Nigerian PhD student demands $20,000 refund from University of Wales for frustrating her

NIGERIAN student Josephine Lawal has asked the University of Wales Trinity Saint David to refund the $20,000 she paid as tuition for a PhD programme but had to abandon because she was frustrated out by the racist attitude of its lecturers.

 

Ms Lawal, a 33-year-old Ondo State indigene, who obtained a BSc in Industrial Chemistry from the University of Ilorin in 2007, said that despite spending over five years in the UK, she was frustrated out of the programme. She attended the Cardiff Metropolitan University and got a Master’s degree in Business Administration in 2012 and then enrolled for her PhD the same year at the University of Wales Trinity Saint David, where she proposed to research on viral marketing.

 

According to her, the topic was changed to social media marketing and she was scheduled to end in 2015.Ms Lawal's problems began when the supervisor assigned to her, Professor David Walker, allegedly did not attend to her for one year and after several complaints, she got another supervisor, Dr Sunita Dewitt.

 

Ms Lawal said: “My first year was wasted with no supervisor, which was part of the dilemma of a black student in the United Kingdom because they will not leave a white student without a supervisor for a whole year. When it became obvious that I would need to renew my visa as the programme dragged to five years, the university did not want to release the Confirmation of Acceptance of Studies (Cas) that I needed to apply for the visa.

 

"I was not the only one affected, so my colleagues and I had to fight to renew our visas.
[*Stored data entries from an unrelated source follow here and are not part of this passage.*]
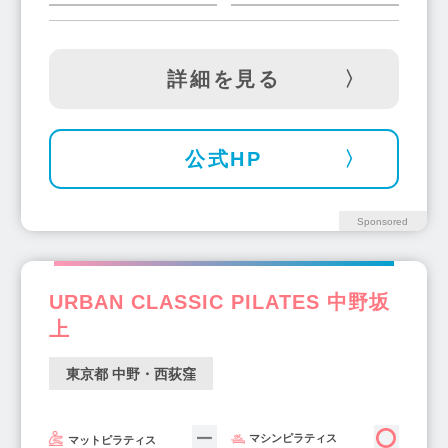
大塚・巣鴨・駒込・赤羽(20)
福生・青梅周辺(1)
武蔵小山駅(8)
新小岩駅(7)
町田駅(11)
西東京市周辺(3)
小金井・国分寺・国立(12)
田町駅(5)
駒込駅(5)
千歳烏山駅(5)
東急沿線駅(37)
中目黒・祐天寺(16)
詳細を見る
立川駅(11)
北千住駅(8)
成増駅(5)
学芸大学・都立大学(14)
自由が丘(17)
成城学園前駅(8)
府中駅(5)
高田馬場駅(9)
池尻大橋・三宿(1)
三軒茶屋(15)
駒沢(10)
大泉学園駅(5)
経堂駅(8)
綾瀬駅(4)
公式HP
二子玉川(14)
不動前・武蔵小山・西小山(8)
日暮里駅(2)
秋葉原駅(4)
大森駅(9)
洗足・大岡山・奥沢(1)
飯田橋駅(10)
水天宮前駅(3)
下北沢駅(5)
Sponsored
麻布十番駅(19)
目黒駅(9)
四谷三丁目駅(2)
五反田駅(10)
狛江駅(2)
千石駅(1)
方南町駅(1)
三田駅(2)
四ツ谷駅(4)
URBAN CLASSIC PILATES 中野坂
調布駅(7)
上野駅(6)
江古田駅(2)
上
平和島駅(1)
押上駅(1)
神保町駅(3)
東京都 中野・西荻窪
白金高輪駅(7)
大井町駅(6)
鶴川駅(2)
国領駅(2)
三鷹駅(3)
東秋留駅(1)
千川駅(1)
広尾駅(5)
三ノ輪駅(2)
マシンピラティス
マットピラティス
After a lot of argument, we showed the management where it was written in the handbook and because of that, they released the Cas for us to apply for our visas.”

 

When Ms Lawal submitted her thesis on December 31, 2016, there was no complaint about the research work. She said because her visa was to run out in 2017, she pleaded for the viva oral examination to be arranged on time so that she could return to Nigeria.

 

Ms Lawal added: “The viva was not conducted until April 2017. In the law of research in the UK, you cannot use a lecturer or someone you have put his name down as a supervisor to be an internal or external supervisor for a viva but guess what? my first supervisor, who abandoned my work, was brought for the viva and then the external examiner was late by one hour.

 

“They said my work was not up to a PhD standard and I should do corrections and submit it as a Master’s project. I refused and asked why I could not do major corrections and submit it as a PhD, which was what I bargained for but they refused.

 

“I complained and raised issues on the presence of my first supervisor. They later cancelled the viva, having realised their mistake.”

 

She noted that six months later, when a second viva held, there was no change in the panel that participated in the first, except for the removal of Professor Walker. Ms Lawal said her complaints that the panel was already biased towards her project were rebuffed and she was told that the panel upheld its earlier decision.

 

All she got was an offer from the university to write an appeal. Ms Lawal noted that the university management later offered to give her a Master’s certificate, which she rejected.

 

While describing the university as disorganised, Ms Lawal lamented that she had wasted over $20,000 and seven years of her life. She insisted that her ordeal bordered on racism, adding that many international students suffered the same fate and never graduated.

 

Ms Lawal said the lawyers she contacted in the UK to recoup her money said the case was between her and the university. She then appealed to the Nigeria's foreign minister Geoffrey Onyeama, the chairman of the Nigeria Diaspora Commission Abike Dabiri-Erewa and the education minister for Adamu Adamu, to come to her aid.